▶ Exercise directions
Type out the complete listing below word for word, without its pictures.

▶ The records
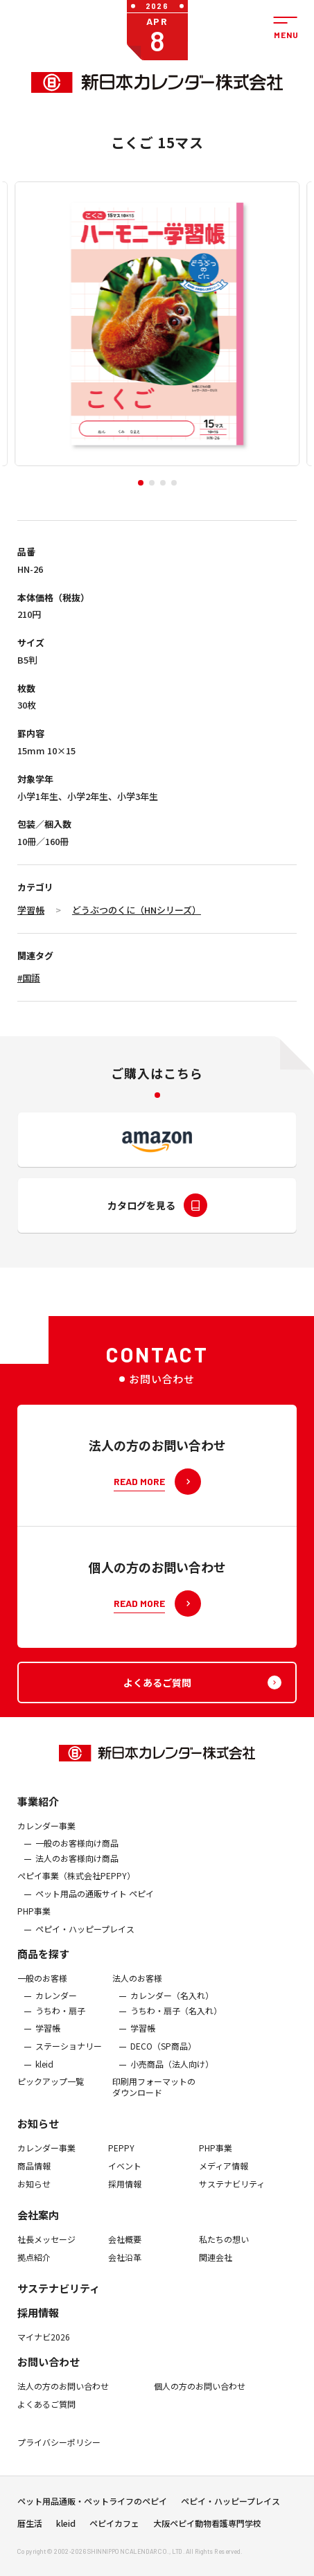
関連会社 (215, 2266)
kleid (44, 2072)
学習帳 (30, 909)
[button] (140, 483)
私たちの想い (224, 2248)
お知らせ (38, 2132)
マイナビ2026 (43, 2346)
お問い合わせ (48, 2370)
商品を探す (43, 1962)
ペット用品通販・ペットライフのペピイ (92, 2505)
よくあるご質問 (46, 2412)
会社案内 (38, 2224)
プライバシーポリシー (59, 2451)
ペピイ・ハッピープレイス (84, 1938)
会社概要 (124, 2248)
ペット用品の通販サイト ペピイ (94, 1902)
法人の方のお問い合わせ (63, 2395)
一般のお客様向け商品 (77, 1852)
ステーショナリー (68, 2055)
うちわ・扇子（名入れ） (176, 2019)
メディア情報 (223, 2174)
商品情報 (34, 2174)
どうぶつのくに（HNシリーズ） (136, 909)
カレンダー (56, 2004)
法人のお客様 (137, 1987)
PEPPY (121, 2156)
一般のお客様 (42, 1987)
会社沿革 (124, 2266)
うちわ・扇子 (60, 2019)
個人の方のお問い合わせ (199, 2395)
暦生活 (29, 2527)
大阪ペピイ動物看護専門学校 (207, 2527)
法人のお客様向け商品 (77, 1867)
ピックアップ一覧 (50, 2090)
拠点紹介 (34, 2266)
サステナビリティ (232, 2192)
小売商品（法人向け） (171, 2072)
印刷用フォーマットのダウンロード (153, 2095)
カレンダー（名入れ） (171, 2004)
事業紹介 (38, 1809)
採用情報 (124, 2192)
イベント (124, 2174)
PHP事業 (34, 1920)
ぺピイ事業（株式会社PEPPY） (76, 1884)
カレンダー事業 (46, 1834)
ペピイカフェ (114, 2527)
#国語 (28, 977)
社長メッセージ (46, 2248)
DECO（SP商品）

▶ Task solution
関連会社 (215, 2266)
kleid (44, 2072)
学習帳 (30, 909)
[button] (140, 483)
私たちの想い (224, 2248)
お知らせ (38, 2132)
マイナビ2026 (43, 2346)
お問い合わせ (48, 2370)
商品を探す (43, 1962)
ペット用品通販・ペットライフのペピイ (92, 2505)
よくあるご質問 (46, 2412)
会社案内 (38, 2224)
プライバシーポリシー (59, 2451)
ペピイ・ハッピープレイス (84, 1938)
会社概要 (124, 2248)
ペット用品の通販サイト ペピイ (94, 1902)
法人の方のお問い合わせ (63, 2395)
一般のお客様向け商品 (77, 1852)
ステーショナリー (68, 2055)
うちわ・扇子（名入れ） (176, 2019)
メディア情報 (223, 2174)
商品情報 (34, 2174)
どうぶつのくに（HNシリーズ） (136, 909)
カレンダー (56, 2004)
法人のお客様 (137, 1987)
PEPPY (121, 2156)
一般のお客様 (42, 1987)
会社沿革 (124, 2266)
うちわ・扇子 (60, 2019)
個人の方のお問い合わせ (199, 2395)
暦生活 (29, 2527)
大阪ペピイ動物看護専門学校 (207, 2527)
法人のお客様向け商品 (77, 1867)
ピックアップ一覧 (50, 2090)
拠点紹介 (34, 2266)
サステナビリティ (232, 2192)
小売商品（法人向け） (171, 2072)
印刷用フォーマットのダウンロード (153, 2095)
カレンダー（名入れ） (171, 2004)
事業紹介 (38, 1809)
採用情報 (124, 2192)
イベント (124, 2174)
PHP事業 (34, 1920)
ぺピイ事業（株式会社PEPPY） (76, 1884)
カレンダー事業 (46, 1834)
ペピイカフェ (114, 2527)
#国語 (28, 977)
社長メッセージ (46, 2248)
DECO（SP商品）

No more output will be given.